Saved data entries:

#####

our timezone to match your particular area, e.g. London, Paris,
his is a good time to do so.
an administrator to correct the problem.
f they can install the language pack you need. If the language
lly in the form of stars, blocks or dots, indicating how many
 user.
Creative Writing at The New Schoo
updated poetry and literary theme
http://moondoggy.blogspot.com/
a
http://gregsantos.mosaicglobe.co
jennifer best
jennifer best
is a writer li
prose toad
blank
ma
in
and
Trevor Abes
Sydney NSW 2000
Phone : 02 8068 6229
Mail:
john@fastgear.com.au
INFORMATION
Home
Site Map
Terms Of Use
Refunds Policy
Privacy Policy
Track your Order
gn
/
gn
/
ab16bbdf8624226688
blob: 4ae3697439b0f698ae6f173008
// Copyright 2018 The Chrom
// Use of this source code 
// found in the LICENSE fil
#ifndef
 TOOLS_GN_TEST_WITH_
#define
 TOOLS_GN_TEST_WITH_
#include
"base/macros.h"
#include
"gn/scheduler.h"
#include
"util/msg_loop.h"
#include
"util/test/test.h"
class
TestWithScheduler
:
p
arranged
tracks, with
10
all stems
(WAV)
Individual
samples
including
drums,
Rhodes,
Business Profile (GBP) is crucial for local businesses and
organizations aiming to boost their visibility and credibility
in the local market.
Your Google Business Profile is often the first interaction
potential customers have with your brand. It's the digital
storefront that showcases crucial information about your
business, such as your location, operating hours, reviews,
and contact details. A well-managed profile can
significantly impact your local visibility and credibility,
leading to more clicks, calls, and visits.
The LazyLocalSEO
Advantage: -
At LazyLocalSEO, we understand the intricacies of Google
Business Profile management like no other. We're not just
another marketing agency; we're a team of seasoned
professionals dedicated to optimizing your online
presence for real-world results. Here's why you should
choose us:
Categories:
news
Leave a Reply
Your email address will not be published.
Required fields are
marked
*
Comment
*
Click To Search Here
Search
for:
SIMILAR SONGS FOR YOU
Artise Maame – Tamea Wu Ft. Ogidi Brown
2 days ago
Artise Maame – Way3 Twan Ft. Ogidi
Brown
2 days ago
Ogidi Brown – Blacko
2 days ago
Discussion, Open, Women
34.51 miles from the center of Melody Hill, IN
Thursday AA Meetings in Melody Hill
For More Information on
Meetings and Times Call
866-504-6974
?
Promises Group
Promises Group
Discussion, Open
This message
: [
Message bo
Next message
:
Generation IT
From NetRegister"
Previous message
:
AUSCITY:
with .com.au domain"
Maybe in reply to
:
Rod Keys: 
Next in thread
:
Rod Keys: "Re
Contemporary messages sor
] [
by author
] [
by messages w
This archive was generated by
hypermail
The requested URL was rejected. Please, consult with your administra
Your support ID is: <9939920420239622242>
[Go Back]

#####

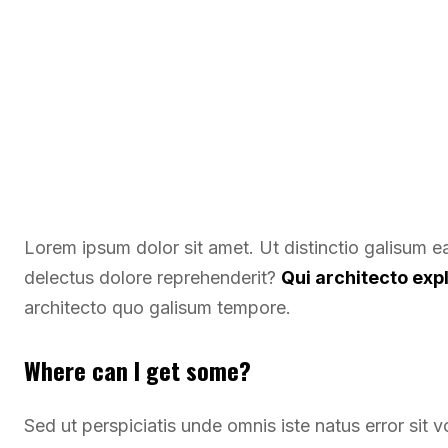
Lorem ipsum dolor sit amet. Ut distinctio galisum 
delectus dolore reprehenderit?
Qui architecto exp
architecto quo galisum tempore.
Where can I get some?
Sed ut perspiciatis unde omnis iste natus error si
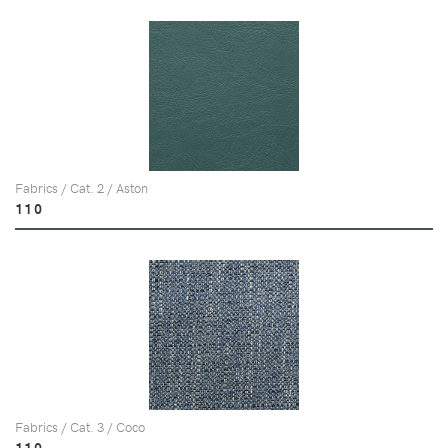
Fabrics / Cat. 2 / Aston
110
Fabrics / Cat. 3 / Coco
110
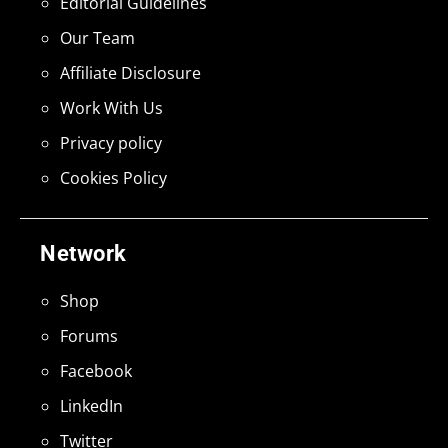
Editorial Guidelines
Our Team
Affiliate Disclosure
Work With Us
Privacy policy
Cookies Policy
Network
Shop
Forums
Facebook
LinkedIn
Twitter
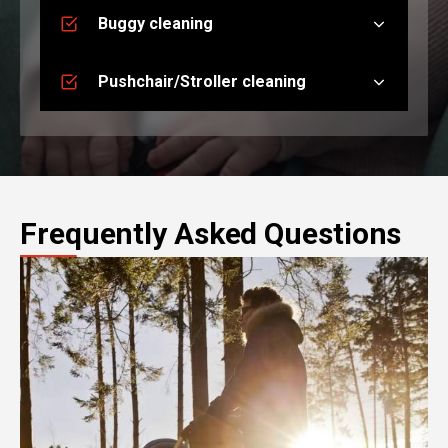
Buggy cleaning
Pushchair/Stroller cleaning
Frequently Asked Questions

#####

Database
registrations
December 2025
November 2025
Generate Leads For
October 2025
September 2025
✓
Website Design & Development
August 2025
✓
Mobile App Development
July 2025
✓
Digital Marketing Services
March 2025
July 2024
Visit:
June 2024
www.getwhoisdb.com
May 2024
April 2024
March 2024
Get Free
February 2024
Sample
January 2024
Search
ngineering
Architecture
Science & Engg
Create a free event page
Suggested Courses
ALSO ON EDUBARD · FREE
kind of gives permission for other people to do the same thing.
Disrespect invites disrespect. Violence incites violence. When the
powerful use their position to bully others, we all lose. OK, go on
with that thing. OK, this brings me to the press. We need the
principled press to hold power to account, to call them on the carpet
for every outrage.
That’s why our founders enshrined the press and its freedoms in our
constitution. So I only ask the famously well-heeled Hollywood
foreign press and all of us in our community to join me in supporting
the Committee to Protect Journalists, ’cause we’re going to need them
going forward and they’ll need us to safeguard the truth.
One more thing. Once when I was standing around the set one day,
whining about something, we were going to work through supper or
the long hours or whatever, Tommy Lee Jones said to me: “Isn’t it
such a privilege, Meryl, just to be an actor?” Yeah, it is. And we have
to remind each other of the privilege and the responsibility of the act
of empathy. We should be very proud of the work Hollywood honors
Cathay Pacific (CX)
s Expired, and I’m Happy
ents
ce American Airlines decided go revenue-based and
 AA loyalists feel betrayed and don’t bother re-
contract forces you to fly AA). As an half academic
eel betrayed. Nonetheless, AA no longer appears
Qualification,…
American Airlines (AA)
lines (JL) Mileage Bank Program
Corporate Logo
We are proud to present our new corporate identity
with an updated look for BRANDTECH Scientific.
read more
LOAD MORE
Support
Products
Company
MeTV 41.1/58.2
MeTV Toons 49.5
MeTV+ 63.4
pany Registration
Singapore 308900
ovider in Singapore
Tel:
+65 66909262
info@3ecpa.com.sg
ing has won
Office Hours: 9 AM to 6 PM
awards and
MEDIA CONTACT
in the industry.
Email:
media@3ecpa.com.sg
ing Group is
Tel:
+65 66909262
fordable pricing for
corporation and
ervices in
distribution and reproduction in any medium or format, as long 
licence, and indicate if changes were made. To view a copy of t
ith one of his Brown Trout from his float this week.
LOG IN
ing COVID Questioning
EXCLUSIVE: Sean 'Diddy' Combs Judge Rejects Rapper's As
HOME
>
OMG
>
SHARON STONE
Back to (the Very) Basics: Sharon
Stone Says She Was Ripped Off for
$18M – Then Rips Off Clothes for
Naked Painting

#####

Of all the entries above, repeat only the lines from the line that has "February 2024" to the line that has "for every outrage.", both lines included, exactly.

Task solution:
February 2024
Sample
January 2024
Search
ngineering
Architecture
Science & Engg
Create a free event page
Suggested Courses
ALSO ON EDUBARD · FREE
kind of gives permission for other people to do the same thing.
Disrespect invites disrespect. Violence incites violence. When the
powerful use their position to bully others, we all lose. OK, go on
with that thing. OK, this brings me to the press. We need the
principled press to hold power to account, to call them on the carpet
for every outrage.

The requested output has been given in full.